» **Work order**
Where the records below have a line with "пропускают", that line is to be copied.

[Collected data]
..........

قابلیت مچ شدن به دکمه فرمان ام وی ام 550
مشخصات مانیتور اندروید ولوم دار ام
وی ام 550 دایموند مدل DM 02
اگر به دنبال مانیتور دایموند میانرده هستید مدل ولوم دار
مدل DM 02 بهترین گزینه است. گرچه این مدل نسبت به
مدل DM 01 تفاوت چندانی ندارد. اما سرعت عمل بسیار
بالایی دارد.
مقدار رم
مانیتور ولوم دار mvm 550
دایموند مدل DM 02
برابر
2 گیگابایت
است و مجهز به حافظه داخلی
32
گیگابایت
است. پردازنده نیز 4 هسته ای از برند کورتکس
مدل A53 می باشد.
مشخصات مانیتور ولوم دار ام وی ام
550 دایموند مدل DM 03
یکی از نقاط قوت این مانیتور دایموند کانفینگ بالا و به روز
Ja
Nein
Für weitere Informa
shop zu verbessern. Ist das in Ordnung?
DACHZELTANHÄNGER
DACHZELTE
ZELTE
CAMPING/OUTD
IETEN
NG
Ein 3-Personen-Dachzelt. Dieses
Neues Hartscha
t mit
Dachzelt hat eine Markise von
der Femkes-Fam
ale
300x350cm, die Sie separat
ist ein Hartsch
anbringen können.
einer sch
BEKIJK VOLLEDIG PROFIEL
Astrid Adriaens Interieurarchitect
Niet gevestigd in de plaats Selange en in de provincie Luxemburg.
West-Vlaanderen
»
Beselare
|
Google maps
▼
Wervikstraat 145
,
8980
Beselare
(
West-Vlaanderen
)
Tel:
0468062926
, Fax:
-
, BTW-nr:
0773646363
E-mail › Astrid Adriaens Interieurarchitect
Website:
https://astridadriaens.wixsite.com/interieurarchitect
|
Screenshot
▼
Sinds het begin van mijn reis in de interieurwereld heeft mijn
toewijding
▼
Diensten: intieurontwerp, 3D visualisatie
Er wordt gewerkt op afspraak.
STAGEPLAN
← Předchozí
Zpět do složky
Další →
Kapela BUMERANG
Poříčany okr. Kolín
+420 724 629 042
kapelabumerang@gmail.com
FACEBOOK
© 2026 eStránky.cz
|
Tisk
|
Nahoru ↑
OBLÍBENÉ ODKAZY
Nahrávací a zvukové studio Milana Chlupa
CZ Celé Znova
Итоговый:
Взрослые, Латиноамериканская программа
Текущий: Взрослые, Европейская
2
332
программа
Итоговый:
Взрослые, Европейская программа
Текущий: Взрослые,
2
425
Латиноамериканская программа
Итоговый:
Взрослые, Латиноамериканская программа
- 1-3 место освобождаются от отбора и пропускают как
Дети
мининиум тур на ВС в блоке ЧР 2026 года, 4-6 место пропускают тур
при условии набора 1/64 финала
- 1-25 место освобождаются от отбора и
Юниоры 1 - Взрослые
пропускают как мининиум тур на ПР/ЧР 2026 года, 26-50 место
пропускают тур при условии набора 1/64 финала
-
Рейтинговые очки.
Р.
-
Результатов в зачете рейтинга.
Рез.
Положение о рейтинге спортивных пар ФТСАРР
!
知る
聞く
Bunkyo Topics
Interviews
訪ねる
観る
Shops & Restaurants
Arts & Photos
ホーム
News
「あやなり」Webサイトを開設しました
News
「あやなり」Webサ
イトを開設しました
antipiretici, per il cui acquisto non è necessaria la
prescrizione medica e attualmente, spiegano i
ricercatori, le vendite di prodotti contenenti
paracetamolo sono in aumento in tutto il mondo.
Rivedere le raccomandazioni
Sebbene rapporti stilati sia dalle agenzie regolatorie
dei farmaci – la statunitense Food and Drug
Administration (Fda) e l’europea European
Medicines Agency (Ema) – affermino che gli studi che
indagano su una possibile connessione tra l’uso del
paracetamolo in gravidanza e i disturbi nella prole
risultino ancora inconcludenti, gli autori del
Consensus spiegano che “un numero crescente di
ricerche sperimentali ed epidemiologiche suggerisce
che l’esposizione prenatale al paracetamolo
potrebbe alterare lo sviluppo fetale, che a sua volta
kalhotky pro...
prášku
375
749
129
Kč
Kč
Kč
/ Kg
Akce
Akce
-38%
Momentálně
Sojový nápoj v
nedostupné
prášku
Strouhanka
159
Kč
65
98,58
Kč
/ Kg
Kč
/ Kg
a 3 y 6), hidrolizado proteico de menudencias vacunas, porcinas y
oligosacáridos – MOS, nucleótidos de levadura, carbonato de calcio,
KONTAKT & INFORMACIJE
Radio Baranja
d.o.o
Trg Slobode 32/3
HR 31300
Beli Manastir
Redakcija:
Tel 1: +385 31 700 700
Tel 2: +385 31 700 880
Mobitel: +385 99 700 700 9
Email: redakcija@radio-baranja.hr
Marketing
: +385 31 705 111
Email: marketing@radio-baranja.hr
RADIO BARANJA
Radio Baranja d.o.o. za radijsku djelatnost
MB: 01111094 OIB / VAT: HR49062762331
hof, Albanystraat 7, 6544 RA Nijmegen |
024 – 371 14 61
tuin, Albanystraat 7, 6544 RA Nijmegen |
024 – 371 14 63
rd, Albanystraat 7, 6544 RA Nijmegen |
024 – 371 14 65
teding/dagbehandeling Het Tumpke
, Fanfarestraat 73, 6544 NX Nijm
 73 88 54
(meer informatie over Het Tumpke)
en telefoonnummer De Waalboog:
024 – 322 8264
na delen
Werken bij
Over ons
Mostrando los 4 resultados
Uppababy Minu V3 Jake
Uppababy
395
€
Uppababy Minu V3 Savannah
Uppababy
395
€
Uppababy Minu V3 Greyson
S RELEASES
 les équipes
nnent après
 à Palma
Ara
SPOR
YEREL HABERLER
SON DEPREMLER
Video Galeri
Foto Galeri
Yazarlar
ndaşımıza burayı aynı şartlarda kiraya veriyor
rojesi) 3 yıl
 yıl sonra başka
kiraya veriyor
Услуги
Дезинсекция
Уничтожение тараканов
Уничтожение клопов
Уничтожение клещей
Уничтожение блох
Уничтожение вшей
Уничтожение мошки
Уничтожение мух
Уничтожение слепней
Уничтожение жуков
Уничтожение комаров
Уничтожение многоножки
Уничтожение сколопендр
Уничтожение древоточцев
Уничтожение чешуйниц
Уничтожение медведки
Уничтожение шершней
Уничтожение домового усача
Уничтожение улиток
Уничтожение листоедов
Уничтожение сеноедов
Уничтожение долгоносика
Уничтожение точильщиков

..........

» **Task output**
- 1-3 место освобождаются от отбора и пропускают как
мининиум тур на ВС в блоке ЧР 2026 года, 4-6 место пропускают тур
пропускают как мининиум тур на ПР/ЧР 2026 года, 26-50 место
пропускают тур при условии набора 1/64 финала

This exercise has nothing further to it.